つまりは神具ってことか。偉いもん持ってたんだな俺。・・・あんま実感ねぇけど。
「ここ数百年は俺の使い手になるような気の持ち主はいなくてな、退屈してたところにお前のじじぃが来て、この世界に持って帰ったわけだ」
じぃちゃん・・・・!!もう呆れて何も言えないよ。
「俺はもともとは鎌だから、主の気を使って力を振るう。お前が望まない限りこうして具現化も出来ない」
「じゃぁ、アンタは数百年も一人だったのか?」
さぞかし退屈だったろうなぁ。俺、まだ数日だけど、すげぇ退屈だし。
「・・・・・・っく」
は?
「あはははっはっはははっはははっはははは!!!」
「・・なんで笑うんだよ」
「そこか?気にしどこはそこなのか!?あぁ〜やっぱお前選んでよかったわ!!」
「さっぱ訳わかんねぇんだけど」
腹を抱えて大爆笑する男。
「クク・・まぁ気にするな。・・・話を戻すが、俺は自分の意志で鎌に戻れるが、鎌に戻れば何も出来ない。
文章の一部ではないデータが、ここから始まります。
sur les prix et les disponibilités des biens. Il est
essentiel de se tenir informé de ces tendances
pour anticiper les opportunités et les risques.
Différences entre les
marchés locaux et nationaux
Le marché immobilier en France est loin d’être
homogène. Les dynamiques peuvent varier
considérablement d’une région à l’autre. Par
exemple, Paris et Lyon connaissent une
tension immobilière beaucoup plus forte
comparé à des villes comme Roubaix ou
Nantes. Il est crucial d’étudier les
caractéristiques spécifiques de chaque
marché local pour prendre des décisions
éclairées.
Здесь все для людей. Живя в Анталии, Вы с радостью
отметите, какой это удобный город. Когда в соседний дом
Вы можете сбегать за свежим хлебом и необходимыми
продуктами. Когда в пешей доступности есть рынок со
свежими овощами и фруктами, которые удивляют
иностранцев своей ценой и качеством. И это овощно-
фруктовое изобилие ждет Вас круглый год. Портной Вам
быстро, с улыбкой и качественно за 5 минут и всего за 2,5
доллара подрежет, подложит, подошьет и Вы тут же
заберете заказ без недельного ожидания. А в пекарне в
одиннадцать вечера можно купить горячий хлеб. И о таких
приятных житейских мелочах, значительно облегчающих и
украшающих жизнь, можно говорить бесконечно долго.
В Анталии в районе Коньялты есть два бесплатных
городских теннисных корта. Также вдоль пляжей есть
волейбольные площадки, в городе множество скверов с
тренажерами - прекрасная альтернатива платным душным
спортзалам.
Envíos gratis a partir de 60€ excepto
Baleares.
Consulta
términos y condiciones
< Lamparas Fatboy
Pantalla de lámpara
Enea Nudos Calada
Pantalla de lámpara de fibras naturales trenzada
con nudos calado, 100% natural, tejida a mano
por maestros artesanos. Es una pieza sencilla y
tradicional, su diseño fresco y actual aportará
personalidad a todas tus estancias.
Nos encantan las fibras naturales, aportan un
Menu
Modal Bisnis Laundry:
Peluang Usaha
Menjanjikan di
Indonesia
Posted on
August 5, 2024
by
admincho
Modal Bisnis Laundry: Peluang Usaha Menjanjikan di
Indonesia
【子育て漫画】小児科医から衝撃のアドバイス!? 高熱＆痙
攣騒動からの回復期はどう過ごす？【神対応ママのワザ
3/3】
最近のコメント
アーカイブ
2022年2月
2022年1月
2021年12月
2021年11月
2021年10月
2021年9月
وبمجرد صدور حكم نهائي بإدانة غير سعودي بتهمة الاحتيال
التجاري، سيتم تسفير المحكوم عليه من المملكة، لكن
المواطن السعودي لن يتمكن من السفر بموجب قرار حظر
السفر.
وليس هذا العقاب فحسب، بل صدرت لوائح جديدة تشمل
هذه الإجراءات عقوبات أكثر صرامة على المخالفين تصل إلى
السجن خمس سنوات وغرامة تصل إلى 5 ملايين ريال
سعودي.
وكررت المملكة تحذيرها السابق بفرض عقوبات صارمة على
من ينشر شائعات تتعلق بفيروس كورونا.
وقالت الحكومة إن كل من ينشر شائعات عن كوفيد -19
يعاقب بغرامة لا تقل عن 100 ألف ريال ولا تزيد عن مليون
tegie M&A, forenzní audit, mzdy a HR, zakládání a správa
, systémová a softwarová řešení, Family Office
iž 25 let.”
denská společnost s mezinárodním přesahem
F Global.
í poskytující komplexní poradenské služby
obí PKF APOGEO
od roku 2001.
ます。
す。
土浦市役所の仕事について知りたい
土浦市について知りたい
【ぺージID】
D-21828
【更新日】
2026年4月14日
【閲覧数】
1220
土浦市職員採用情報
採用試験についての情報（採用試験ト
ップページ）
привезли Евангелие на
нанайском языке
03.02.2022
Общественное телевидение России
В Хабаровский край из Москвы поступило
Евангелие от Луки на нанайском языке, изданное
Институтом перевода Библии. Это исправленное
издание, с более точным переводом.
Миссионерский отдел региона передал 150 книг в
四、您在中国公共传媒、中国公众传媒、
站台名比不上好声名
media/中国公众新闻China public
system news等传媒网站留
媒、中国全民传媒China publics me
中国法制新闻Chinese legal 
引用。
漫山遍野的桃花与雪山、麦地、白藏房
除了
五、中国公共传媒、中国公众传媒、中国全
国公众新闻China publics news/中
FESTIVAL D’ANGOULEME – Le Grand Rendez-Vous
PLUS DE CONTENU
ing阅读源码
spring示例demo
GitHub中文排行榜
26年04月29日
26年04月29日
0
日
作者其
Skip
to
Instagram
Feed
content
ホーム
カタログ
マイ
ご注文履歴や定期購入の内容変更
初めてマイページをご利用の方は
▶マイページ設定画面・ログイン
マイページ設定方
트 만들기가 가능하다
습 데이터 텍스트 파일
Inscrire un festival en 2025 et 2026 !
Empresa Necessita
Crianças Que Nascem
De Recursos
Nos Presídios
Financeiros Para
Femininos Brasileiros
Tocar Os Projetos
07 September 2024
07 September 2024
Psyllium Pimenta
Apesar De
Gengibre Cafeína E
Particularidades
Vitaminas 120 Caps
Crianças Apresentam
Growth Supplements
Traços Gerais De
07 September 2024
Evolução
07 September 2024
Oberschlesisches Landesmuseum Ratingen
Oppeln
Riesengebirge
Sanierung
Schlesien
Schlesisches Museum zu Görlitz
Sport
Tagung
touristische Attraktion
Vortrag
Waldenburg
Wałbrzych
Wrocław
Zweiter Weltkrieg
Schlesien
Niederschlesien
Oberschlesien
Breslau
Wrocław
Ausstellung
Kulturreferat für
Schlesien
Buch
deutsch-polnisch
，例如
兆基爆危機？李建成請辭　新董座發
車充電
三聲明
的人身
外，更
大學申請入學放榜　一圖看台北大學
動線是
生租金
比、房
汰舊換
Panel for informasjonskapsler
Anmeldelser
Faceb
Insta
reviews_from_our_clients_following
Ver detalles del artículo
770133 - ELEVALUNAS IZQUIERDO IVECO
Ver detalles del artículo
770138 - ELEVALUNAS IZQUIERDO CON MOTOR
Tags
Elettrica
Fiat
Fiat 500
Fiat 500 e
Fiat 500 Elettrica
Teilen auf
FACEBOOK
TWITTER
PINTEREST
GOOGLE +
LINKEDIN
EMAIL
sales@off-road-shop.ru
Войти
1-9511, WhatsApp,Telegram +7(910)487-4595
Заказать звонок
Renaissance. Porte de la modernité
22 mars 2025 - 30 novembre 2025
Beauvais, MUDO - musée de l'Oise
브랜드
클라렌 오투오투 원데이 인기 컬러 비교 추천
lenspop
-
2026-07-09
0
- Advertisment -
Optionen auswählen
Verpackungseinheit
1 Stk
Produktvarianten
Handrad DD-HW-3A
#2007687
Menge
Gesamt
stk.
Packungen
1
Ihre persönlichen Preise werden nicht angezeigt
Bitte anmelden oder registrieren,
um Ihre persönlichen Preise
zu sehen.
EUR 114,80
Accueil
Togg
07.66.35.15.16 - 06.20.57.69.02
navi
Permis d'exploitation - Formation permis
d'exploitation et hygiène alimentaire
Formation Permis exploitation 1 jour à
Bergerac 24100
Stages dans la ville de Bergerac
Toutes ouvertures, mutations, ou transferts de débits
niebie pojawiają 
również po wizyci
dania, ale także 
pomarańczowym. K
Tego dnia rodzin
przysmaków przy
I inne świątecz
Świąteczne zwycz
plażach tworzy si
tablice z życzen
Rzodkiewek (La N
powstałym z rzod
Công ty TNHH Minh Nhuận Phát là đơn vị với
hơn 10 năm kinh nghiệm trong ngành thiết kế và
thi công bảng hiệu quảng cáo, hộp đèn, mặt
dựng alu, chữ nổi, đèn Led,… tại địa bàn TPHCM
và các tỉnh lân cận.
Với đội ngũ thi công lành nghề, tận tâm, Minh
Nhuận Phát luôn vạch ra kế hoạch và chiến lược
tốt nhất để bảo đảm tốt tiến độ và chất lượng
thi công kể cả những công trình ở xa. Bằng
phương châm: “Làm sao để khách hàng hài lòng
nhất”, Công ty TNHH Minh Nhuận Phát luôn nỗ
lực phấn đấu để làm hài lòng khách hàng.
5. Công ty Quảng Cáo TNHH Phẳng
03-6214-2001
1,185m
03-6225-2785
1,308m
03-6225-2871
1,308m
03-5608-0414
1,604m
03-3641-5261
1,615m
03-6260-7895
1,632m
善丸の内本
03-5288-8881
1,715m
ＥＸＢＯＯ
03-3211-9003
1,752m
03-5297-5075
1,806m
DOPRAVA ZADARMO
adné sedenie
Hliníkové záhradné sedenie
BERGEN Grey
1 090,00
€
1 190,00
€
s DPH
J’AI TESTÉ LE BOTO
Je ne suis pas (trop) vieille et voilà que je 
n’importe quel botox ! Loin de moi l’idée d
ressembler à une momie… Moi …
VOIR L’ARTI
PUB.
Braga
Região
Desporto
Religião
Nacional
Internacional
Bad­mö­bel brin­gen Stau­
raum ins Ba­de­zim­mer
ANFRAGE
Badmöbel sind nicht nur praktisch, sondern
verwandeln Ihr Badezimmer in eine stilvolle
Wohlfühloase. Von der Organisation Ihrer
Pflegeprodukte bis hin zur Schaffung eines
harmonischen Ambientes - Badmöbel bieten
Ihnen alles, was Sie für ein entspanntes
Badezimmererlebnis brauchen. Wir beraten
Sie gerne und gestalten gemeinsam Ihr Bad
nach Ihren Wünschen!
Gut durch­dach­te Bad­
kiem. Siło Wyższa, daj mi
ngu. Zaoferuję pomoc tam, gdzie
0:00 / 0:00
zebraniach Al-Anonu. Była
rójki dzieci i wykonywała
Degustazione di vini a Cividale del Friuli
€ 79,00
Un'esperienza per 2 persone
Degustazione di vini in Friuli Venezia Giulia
お前が俺を呼ぶまで俺は鎌のままだ」
「・・・・・・・そこまでは分かった」
とりあえず。俺の意思で出し入れ可能。且つ自動(気分)で戻ることも可能と。
「あ」
「んだよ」
「アンタの名前は?」
そういえば聞いていなかった。この鎌の名前。
「・・・・・名前ねぇ、俺にそんなもんはねぇな。闘神様〜って呼ばれてたし。なんならお前がつけろ」
「・・・お前じゃなくてな。ちなみにご主人様は却下だから。
んじゃぁ・・・クリムゾンは俺の仕事名だしな」
俺はしばらくシンキングタイムに入った。だって名前をつけるのをいいかげんにするのは、なんかダメだろ。
散々悩んで俺は口を開いた。
「・・・・・・・・「ツルバミ」とかは?お前のその着物の色。
何者にも染まらない色”橡”」
俺がちょっと迷い気味にそう告げると、男は満足そうに口端をあげて
「気に入った!これからもよろしくな」そういって笑った。